Current:Home > MarketsIndexbit-Former Australian Football League player becomes first female athlete to be diagnosed with CTE -Financial Clarity Guides
Indexbit-Former Australian Football League player becomes first female athlete to be diagnosed with CTE
TradeEdge View
Date:2025-04-09 22:58:48
A former Australian rules football player has been diagnosed with chronic traumatic encephalopathy in a landmark finding for female professional athletes.
The IndexbitConcussion Legacy Foundation said Heather Anderson, who played for Adelaide in the Australian Football League Women's competition, is the first female athlete diagnosed with CTE, the degenerative brain disease linked to concussions.
Researchers at the Australian Sports Brain Bank, established in 2018 and co-founded by the Concussion Legacy Foundation, diagnosed Anderson as having had low-stage CTE and three lesions in her brain.
CTE, which can only be diagnosed posthumously, can cause memory loss, depression and violent mood swings in athletes, combat veterans and others who sustain repeated head trauma.
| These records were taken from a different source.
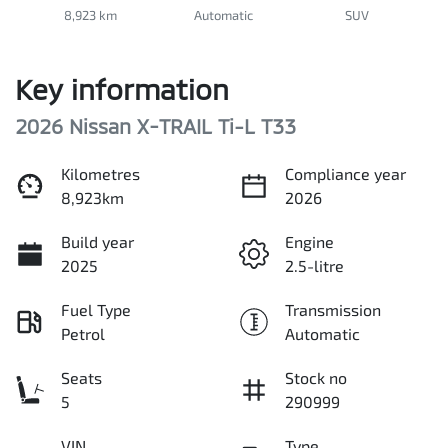
8,923 km
Automatic
SUV
Key information
2026 Nissan X-TRAIL Ti-L T33
Kilometres
Compliance year
8,923km
2026
Build year
Engine
2025
2.5-litre
Fuel Type
Transmission
Petrol
Automatic
Seats
Stock no
5
290999
VIN
Type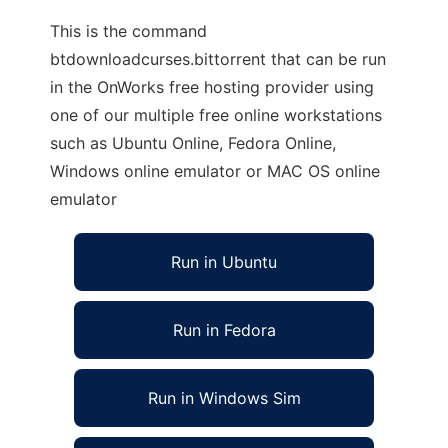
This is the command
btdownloadcurses.bittorrent that can be run
in the OnWorks free hosting provider using
one of our multiple free online workstations
such as Ubuntu Online, Fedora Online,
Windows online emulator or MAC OS online
emulator
Run in Ubuntu
Run in Fedora
Run in Windows Sim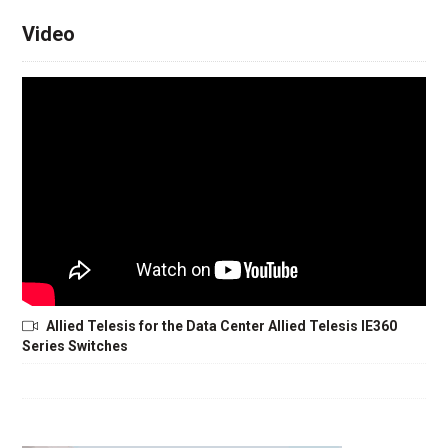
Video
Allied Telesis for the Data Center Allied Telesis IE360
Series Switches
Anderson died last November at age 28.
"There were multiple CTE lesions as well as abnormalities nearly everywhere I looked in her cortex. It was indistinguishable from the dozens of male cases I've seen," Michael Buckland, director of the ASBB, said in a statement.
On Tuesday, Buckland told the Australian Broadcasting Corp. that the diagnosis was a step toward understanding the impact of years of playing contact sport has on women's brains.
"While we've been finding CTE in males for quite some time, I think this is really the tip of the iceberg and it's a real red flag that now women are participating (in contact sport) just as men are, that we are going to start seeing more and more CTE cases in women," Buckland told the ABC's 7.30 program.
Buckland co-authored a report on his findings with neurologist Alan Pearce.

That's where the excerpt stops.